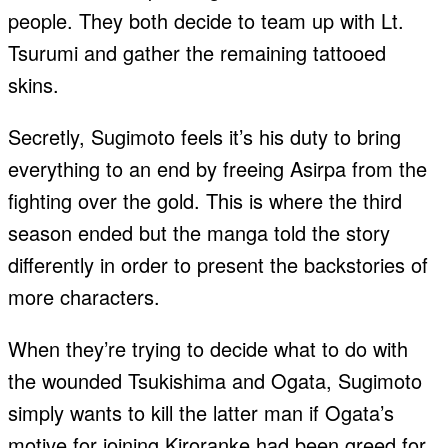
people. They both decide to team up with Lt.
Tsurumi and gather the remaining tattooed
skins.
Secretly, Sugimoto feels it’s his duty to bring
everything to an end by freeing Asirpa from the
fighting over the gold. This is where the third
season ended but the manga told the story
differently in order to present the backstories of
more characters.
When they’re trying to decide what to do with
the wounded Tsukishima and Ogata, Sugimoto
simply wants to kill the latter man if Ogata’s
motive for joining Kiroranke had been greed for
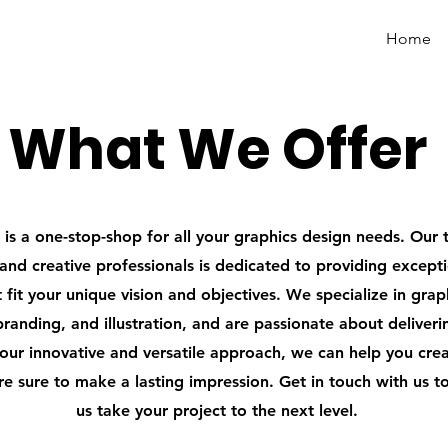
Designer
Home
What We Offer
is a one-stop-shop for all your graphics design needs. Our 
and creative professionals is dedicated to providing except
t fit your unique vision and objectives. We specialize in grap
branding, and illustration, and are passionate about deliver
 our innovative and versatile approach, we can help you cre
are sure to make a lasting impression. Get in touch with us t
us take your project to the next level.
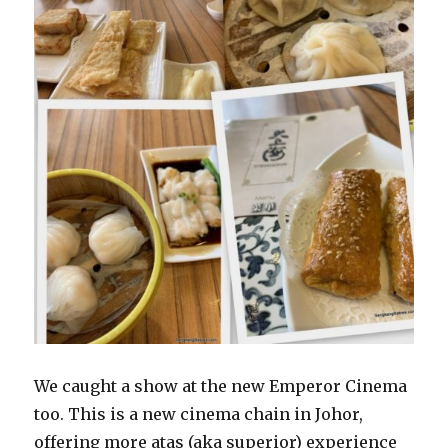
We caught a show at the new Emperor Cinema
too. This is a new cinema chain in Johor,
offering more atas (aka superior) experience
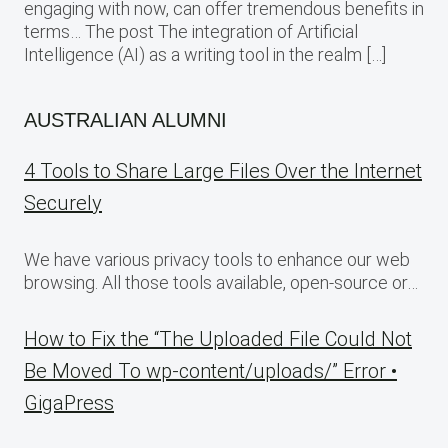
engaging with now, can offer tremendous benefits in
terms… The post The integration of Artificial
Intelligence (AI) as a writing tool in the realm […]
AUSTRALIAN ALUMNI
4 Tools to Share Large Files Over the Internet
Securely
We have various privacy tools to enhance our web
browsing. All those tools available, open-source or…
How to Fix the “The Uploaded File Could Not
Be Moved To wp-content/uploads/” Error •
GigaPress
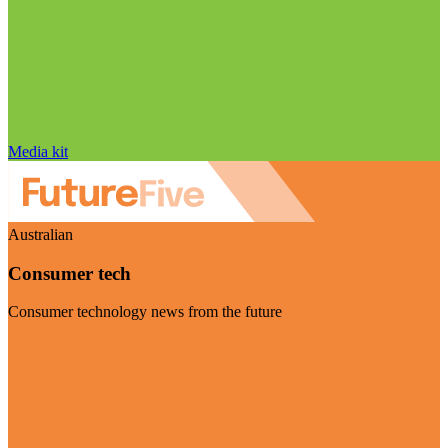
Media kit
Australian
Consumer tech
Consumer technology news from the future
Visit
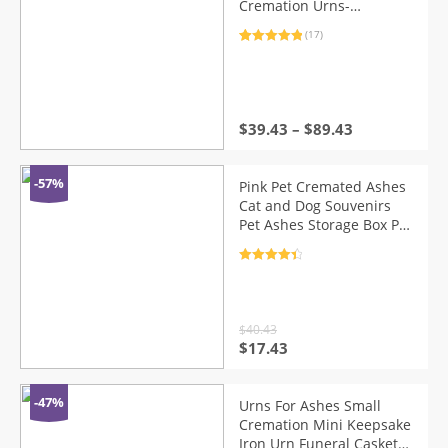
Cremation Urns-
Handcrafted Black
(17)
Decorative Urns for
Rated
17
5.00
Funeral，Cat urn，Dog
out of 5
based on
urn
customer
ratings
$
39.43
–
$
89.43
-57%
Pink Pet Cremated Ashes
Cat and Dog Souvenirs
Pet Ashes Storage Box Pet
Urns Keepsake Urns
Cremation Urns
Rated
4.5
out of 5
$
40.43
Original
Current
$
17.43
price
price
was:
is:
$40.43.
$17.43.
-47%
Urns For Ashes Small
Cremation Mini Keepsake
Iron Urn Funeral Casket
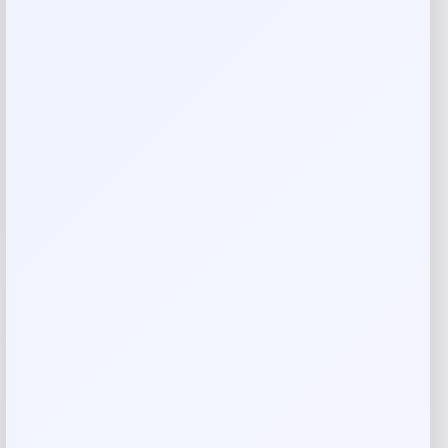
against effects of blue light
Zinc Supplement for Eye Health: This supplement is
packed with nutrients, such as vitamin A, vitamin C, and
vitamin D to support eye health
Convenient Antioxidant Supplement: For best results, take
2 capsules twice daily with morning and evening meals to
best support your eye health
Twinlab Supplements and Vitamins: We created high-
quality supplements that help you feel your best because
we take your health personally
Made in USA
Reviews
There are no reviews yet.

+++++

* [About this task]:
The whole listing, pictures excluded, should be output exactly.

* [Written answer]:
people. They both decide to team up with Lt.
Tsurumi and gather the remaining tattooed
skins.
Secretly, Sugimoto feels it’s his duty to bring
everything to an end by freeing Asirpa from the
fighting over the gold. This is where the third
season ended but the manga told the story
differently in order to present the backstories of
more characters.
When they’re trying to decide what to do with
the wounded Tsukishima and Ogata, Sugimoto
simply wants to kill the latter man if Ogata’s
motive for joining Kiroranke had been greed for
Designer
Home
What We Offer
is a one-stop-shop for all your graphics design needs. Our 
and creative professionals is dedicated to providing except
t fit your unique vision and objectives. We specialize in grap
branding, and illustration, and are passionate about deliver
 our innovative and versatile approach, we can help you cre
are sure to make a lasting impression. Get in touch with us t
us take your project to the next level.
We caught a show at the new Emperor Cinema
too. This is a new cinema chain in Johor,
offering more atas (aka superior) experience
engaging with now, can offer tremendous benefits in
terms… The post The integration of Artificial
Intelligence (AI) as a writing tool in the realm […]
AUSTRALIAN ALUMNI
4 Tools to Share Large Files Over the Internet
Securely
We have various privacy tools to enhance our web
browsing. All those tools available, open-source or…
How to Fix the “The Uploaded File Could Not
Be Moved To wp-content/uploads/” Error •
GigaPress
Media kit
Australian
Consumer tech
Consumer technology news from the future
Visit
Cremation Urns-
Handcrafted Black
(17)
Decorative Urns for
Rated
17
5.00
Funeral，Cat urn，Dog
out of 5
based on
urn
customer
ratings
$
39.43
–
$
89.43
-57%
Pink Pet Cremated Ashes
Cat and Dog Souvenirs
Pet Ashes Storage Box Pet
Urns Keepsake Urns
Cremation Urns
Rated
4.5
out of 5
$
40.43
Original
Current
$
17.43
price
price
was:
is:
$40.43.
$17.43.
-47%
Urns For Ashes Small
Cremation Mini Keepsake
Iron Urn Funeral Casket
against effects of blue light
Zinc Supplement for Eye Health: This supplement is
packed with nutrients, such as vitamin A, vitamin C, and
vitamin D to support eye health
Convenient Antioxidant Supplement: For best results, take
2 capsules twice daily with morning and evening meals to
best support your eye health
Twinlab Supplements and Vitamins: We created high-
quality supplements that help you feel your best because
we take your health personally
Made in USA
Reviews
There are no reviews yet.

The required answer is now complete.